2. O pesquisador (sic! sic!) Francisco Carlos Teixeira da Silva continua, sem dar sinal de vergonha, que a renúncia de Bento XVI  por razões de saúde é inédita. Nisso ele concorda com McBrien. Contudo, nem todos concordamos. Celestino V renunciou, segundo a história nos conta, por razões de ordem física e espiritual. Para o bem da Igreja, que ele tanto amava. Os registros vaticanos não camuflam as questões políticas envolvidas, mas não podem perscrutar as intenções dos homens, para além de suas próprias palavras.

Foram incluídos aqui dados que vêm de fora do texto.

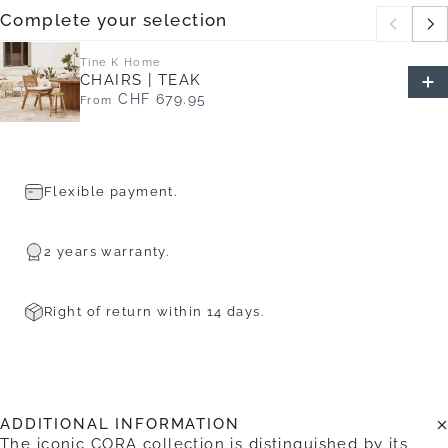
Complete your selection
Tine K Home
CHAIRS | TEAK
CHF 679.95
From
Flexible payment.
2 years warranty.
Right of return within 14 days.
ADDITIONAL INFORMATION
The iconic CORA collection is distinguished by its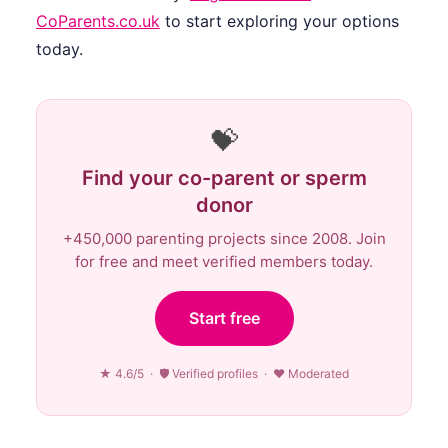
CoParents.co.uk
to start exploring your options
today.
💝
Find your co-parent or sperm
donor
+450,000 parenting projects since 2008. Join
for free and meet verified members today.
Start free
★ 4.6/5 · 🛡 Verified profiles · ♥ Moderated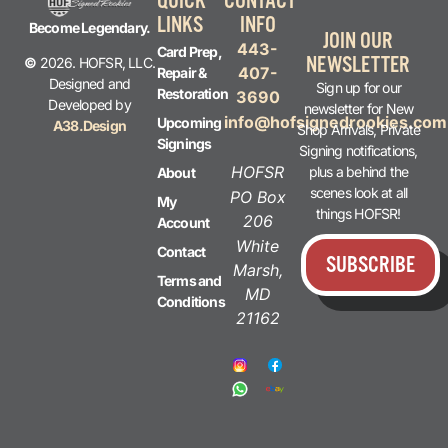
QUICK
CONTACT
LINKS
INFO
Become Legendary.
JOIN OUR
443-
Card Prep,
NEWSLETTER
©
2026. HOFSR, LLC.
407-
Repair &
Designed and
Sign up for our
Restoration
3690
Developed by
newsletter for New
info@hofsignedrookies.com
Upcoming
A38.Design
Shop Arrivals, Private
Signings
Signing notifications,
HOFSR
plus a behind the
About
scenes look at all
PO Box
My
things HOFSR!
206
Account
White
Contact
SUBSCRIBE
Marsh,
Terms and
MD
Conditions
21162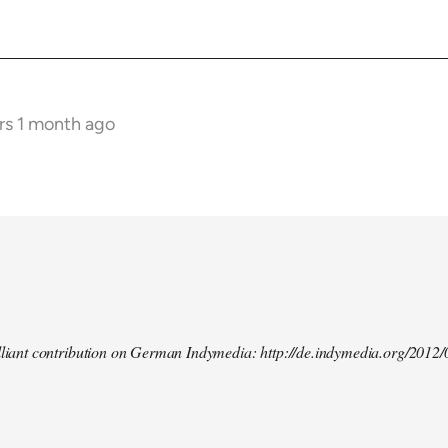
rs 1 month ago
illiant contribution on German Indymedia: http://de.indymedia.org/2012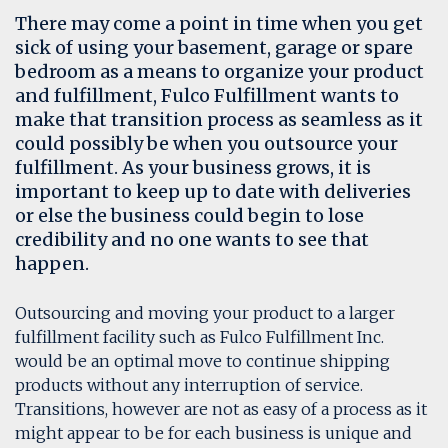
There may come a point in time when you get
sick of using your basement, garage or spare
bedroom as a means to organize your product
and fulfillment, Fulco Fulfillment wants to
make that transition process as seamless as it
could possibly be when you outsource your
fulfillment. As your business grows, it is
important to keep up to date with deliveries
or else the business could begin to lose
credibility and no one wants to see that
happen.
Outsourcing and moving your product to a larger
fulfillment facility such as Fulco Fulfillment Inc.
would be an optimal move to continue shipping
products without any interruption of service.
Transitions, however are not as easy of a process as it
might appear to be for each business is unique and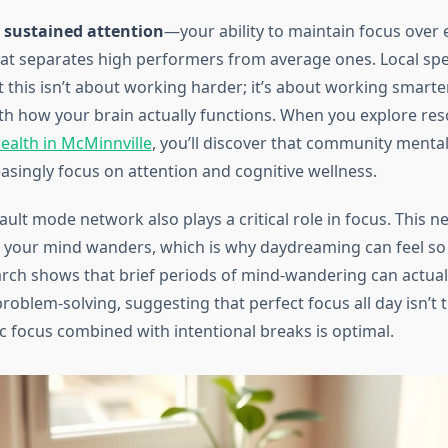
f
sustained attention
—your ability to maintain focus over
t separates high performers from average ones. Local spec
 this isn’t about working harder; it’s about working smarte
ith how your brain actually functions. When you explore re
ealth in McMinnville
, you’ll discover that community mental
reasingly focus on attention and cognitive wellness.
ault mode network also plays a critical role in focus. This 
 your mind wanders, which is why daydreaming can feel so
rch shows that brief periods of mind-wandering can actua
problem-solving, suggesting that perfect focus all day isn’t
ic focus combined with intentional breaks is optimal.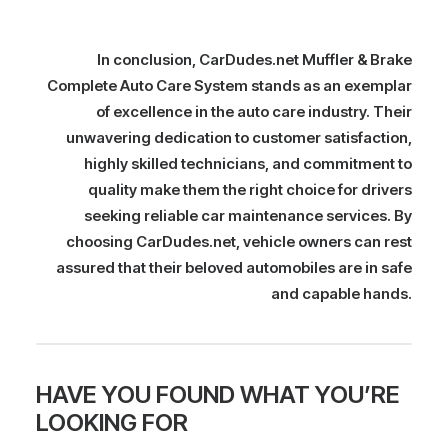
In conclusion, CarDudes.net Muffler & Brake
Complete Auto Care System stands as an exemplar
of excellence in the auto care industry. Their
unwavering dedication to customer satisfaction,
highly skilled technicians, and commitment to
quality make them the right choice for drivers
seeking reliable car maintenance services. By
choosing CarDudes.net, vehicle owners can rest
assured that their beloved automobiles are in safe
and capable hands.
HAVE YOU FOUND WHAT YOU’RE
LOOKING FOR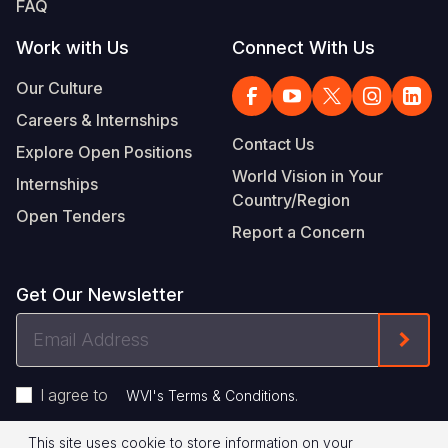
FAQ
Work with Us
Connect With Us
Our Culture
Careers & Internships
Contact Us
Explore Open Positions
World Vision in Your
Internships
Country/Region
Open Tenders
Report a Concern
Get Our Newsletter
Email
Form
Address
I agree to
.
WVI's Terms & Conditions
This site uses cookie to store information on your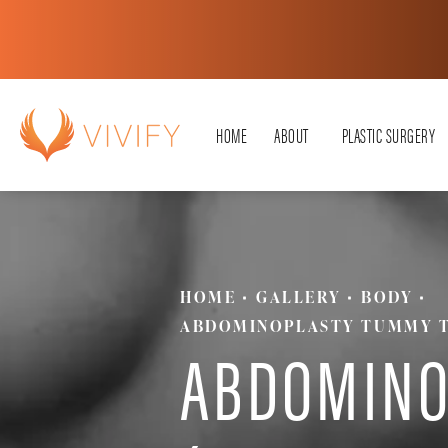
HOME
ABOUT
PLASTIC SURGERY
HOME
GALLERY
BODY
ABDOMINOPLASTY TUMMY 
ABDOMINO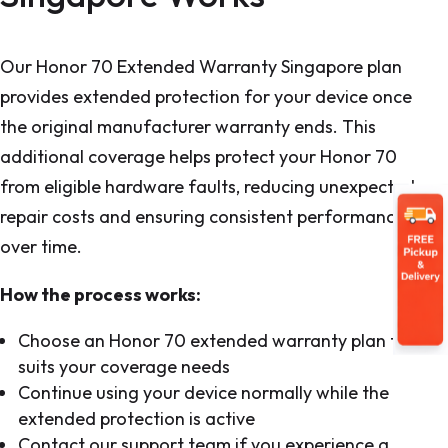
Our Honor 70 Extended Warranty Singapore plan
provides extended protection for your device once
the original manufacturer warranty ends. This
additional coverage helps protect your Honor 70
from eligible hardware faults, reducing unexpected
repair costs and ensuring consistent performance
over time.
How the process works:
Choose an Honor 70 extended warranty plan that
suits your coverage needs
Continue using your device normally while the
extended protection is active
Contact our support team if you experience a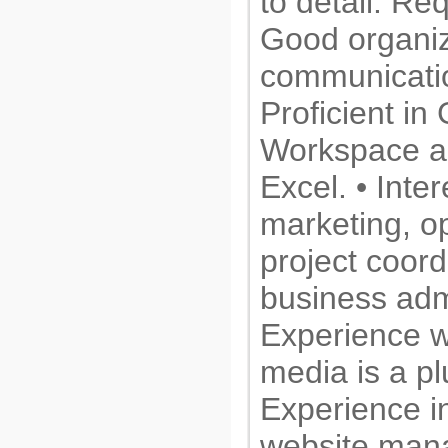
to detail. Re
Good organiz
communication
Proficient in
Workspace a
Excel. • Inter
marketing, o
project coord
business admi
Experience wi
media is a pl
Experience i
website man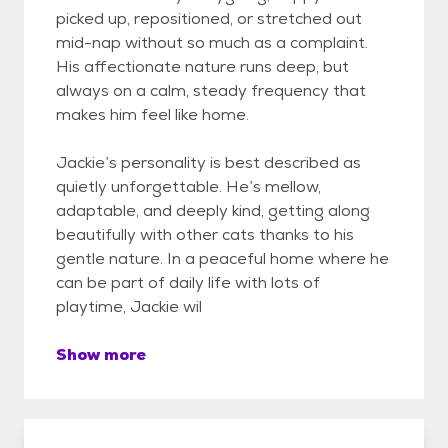
picked up, repositioned, or stretched out
mid-nap without so much as a complaint.
His affectionate nature runs deep, but
always on a calm, steady frequency that
makes him feel like home.
Jackie’s personality is best described as
quietly unforgettable. He’s mellow,
adaptable, and deeply kind, getting along
beautifully with other cats thanks to his
gentle nature. In a peaceful home where he
can be part of daily life with lots of
playtime, Jackie wil
Show more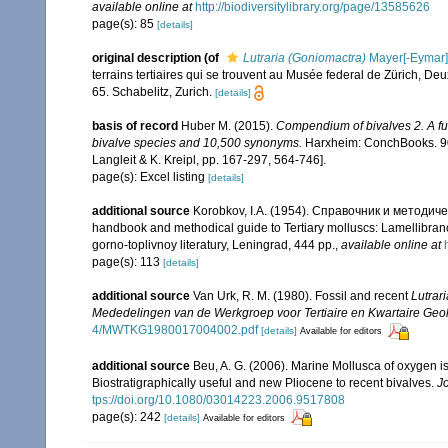
available online at
http://biodiversitylibrary.org/page/13585626
page(s): 85
[details]
original description
(of
Lutraria (Goniomactra)
Mayer[-Eymar]
terrains tertiaires qui se trouvent au Musée federal de Zürich, D
65. Schabelitz, Zurich.
[details]
basis of record
Huber M. (2015).
Compendium of bivalves 2. A full
bivalve species and 10,500 synonyms.
Harxheim: ConchBooks. 901
Langleit & K. Kreipl, pp. 167-297, 564-746].
page(s): Excel listing
[details]
additional source
Korobkov, I.A. (1954). Справочник и метод
handbook and methodical guide to Tertiary molluscs: Lamellibran
gorno-toplivnoy literatury, Leningrad, 444 pp.
,
available online at
page(s): 113
[details]
additional source
Van Urk, R. M. (1980). Fossil and recent
Lutrari
Mededelingen van de Werkgroep voor Tertiaire en Kwartaire Geol
4/MWTKG1980017004002.pdf
[details]
Available for editors
additional source
Beu, A. G. (2006). Marine Mollusca of oxygen is
Biostratigraphically useful and new Pliocene to recent bivalves.
J
tps://doi.org/10.1080/03014223.2006.9517808
page(s): 242
[details]
Available for editors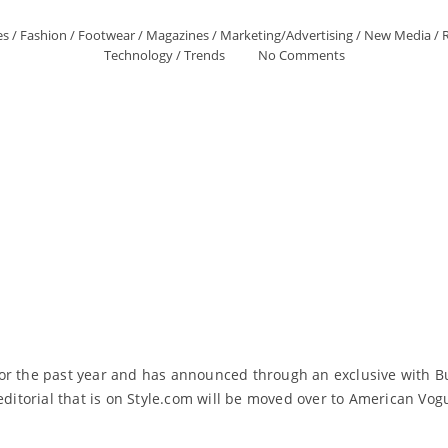
es
/
Fashion
/
Footwear
/
Magazines
/
Marketing/Advertising
/
New Media
/
R
Technology
/
Trends
No Comments
or the past year and has announced through an exclusive with Bu
 editorial that is on Style.com will be moved over to American Vo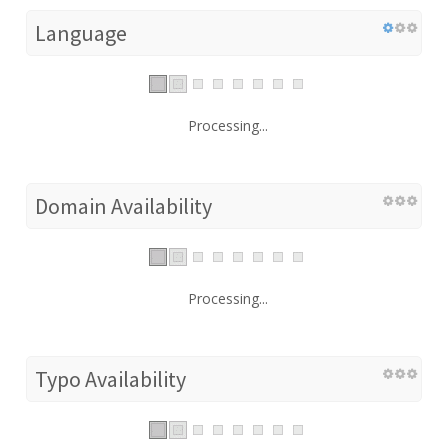
Language
Processing...
Domain Availability
Processing...
Typo Availability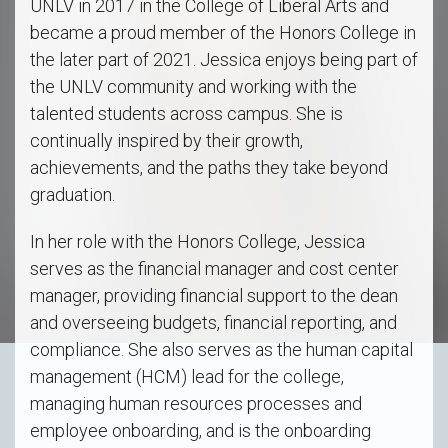
UNLV in 2017 in the College of Liberal Arts and
became a proud member of the Honors College in
the later part of 2021. Jessica enjoys being part of
the UNLV community and working with the
talented students across campus. She is
continually inspired by their growth,
achievements, and the paths they take beyond
graduation.
In her role with the Honors College, Jessica
serves as the financial manager and cost center
manager, providing financial support to the dean
and overseeing budgets, financial reporting, and
compliance. She also serves as the human capital
management (HCM) lead for the college,
managing human resources processes and
employee onboarding, and is the onboarding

3. O pesquisador (sic! sic! sic!) Francisco Carlos Teixeira da Silva teimosamente afirma, sem sinal algum de vergonha por suas palavras sem sentido, que a renúncia de Bento XVI “cria uma situação difícil para um dos principias dogmas da Igreja Católica: a infalibilidade papal”.  Caramba! Que relação há entre a renúncia e a Infalibilidade que, qualquer criança sabe, trata apenas de assuntos de fé e moral? O Papa Bento XVI, como ele mesmo diz, afasta-se também por falta de “vigor físico”. Ora, sua decisão nada tem a ver com o dogma da Infalibilidade. De que adianta um Papa que é assistido pelo Espírito Santo, mas não consegue expressar sua vontade, atendendo os mais de 5.000 bispos do mundo? Sem poder escrever ou pregar? Sem defender e contestar? E se é para relacionaar Infalibidade e todos os aspectos da vida do Pontífice (o que não se faz, mas aqui faremos apenas por digressão ad hominem), então deve-se concluir que ele foi assistido pelo Espírito Santo e, nesse caso, é assistido na sua decisão infalível de renunciar. Concluir a correção e infalibilidade da renúncia está muito mais próxima da confirmação da Infalibidade do que de sua negação. Mas o pesquisador não quer perceber isso.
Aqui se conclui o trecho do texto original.